Batchnormalization problem (multi-gpu)

lxtGH · June 22, 2018, 8:10am

File “/home/xiangtai/anaconda3/lib/python3.6/site-packages/torch/nn/modules/module.py”, line 468, in call
result = self.forward(*input, **kwargs)
File “/home/xiangtai/project/pytorch-segmentation/models/psp/adaptive_res101.py”, line 136, in forward
feat1 = F.upsample(self.conv1(self.pool1(conv5)), (h, w), mode=‘bilinear’, align_corners=True)
File “/home/xiangtai/anaconda3/lib/python3.6/site-packages/torch/nn/modules/module.py”, line 468, in call
result = self.forward(*input, **kwargs)
File “/home/xiangtai/anaconda3/lib/python3.6/site-packages/torch/nn/modules/container.py”, line 91, in forward
input = module(input)
File “/home/xiangtai/anaconda3/lib/python3.6/site-packages/torch/nn/modules/module.py”, line 468, in call
result = self.forward(*input, **kwargs)
File “/home/xiangtai/anaconda3/lib/python3.6/site-packages/torch/nn/modules/batchnorm.py”, line 65, in forward
exponential_average_factor, self.eps)
File “/home/xiangtai/anaconda3/lib/python3.6/site-packages/torch/nn/functional.py”, line 1226, in batch_norm
raise ValueError(‘Expected more than 1 value per channel when training, got input size {}’.format(size))
ValueError: Expected more than 1 value per channel when training, got input size [1, 512, 1, 1]

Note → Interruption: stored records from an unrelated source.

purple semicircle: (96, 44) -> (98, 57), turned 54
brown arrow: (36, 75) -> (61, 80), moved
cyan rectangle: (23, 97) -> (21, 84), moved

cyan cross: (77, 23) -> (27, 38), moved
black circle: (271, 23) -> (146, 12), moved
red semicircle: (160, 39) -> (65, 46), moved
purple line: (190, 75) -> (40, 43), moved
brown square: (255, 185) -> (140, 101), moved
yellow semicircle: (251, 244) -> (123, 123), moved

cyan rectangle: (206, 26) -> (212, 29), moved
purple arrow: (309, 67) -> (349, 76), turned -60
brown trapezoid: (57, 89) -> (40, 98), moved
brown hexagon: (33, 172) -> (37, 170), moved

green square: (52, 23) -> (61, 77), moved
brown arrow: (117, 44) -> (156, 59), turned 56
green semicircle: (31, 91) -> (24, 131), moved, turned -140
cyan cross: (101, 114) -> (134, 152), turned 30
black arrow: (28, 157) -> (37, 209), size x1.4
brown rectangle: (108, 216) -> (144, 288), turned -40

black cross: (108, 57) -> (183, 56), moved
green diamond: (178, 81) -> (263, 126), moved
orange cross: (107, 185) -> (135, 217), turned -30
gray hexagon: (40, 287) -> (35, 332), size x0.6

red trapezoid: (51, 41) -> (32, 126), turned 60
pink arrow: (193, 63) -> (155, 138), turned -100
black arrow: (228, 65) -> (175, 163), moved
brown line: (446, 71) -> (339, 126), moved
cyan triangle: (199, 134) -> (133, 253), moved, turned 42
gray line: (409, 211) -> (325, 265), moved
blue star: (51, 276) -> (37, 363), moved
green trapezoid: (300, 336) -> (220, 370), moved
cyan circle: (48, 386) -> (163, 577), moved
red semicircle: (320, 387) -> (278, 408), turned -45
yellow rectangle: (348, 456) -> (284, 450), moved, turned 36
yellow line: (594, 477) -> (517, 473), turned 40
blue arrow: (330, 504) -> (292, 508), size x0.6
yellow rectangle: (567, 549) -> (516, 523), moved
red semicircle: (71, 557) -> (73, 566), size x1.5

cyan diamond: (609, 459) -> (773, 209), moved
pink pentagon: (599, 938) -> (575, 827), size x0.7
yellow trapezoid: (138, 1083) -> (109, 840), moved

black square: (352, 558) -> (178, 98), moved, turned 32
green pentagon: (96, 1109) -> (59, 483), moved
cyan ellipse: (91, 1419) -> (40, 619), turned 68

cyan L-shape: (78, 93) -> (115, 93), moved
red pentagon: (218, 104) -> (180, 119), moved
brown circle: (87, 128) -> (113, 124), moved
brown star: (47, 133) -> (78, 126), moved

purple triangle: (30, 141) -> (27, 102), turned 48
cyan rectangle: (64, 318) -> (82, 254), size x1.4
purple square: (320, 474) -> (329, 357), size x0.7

I was doing segmentation task,(psp net) I found when I use only one image per GPU. I meet this error. I don’t why this happened. Batchnorm should support one images per gpu.
However, When I change two images per GPU it can work.
Then I found this global pooling cause the problem.
self.pool1 = nn.AdaptiveAvgPool2d((1,1)). The spatial size must more than 1 when call normal bn.
who can help solve this problem ??

gdjmck · July 3, 2018, 6:20am

Are you doing it in evaluation mode and forgot to switch your model to evaluation mode?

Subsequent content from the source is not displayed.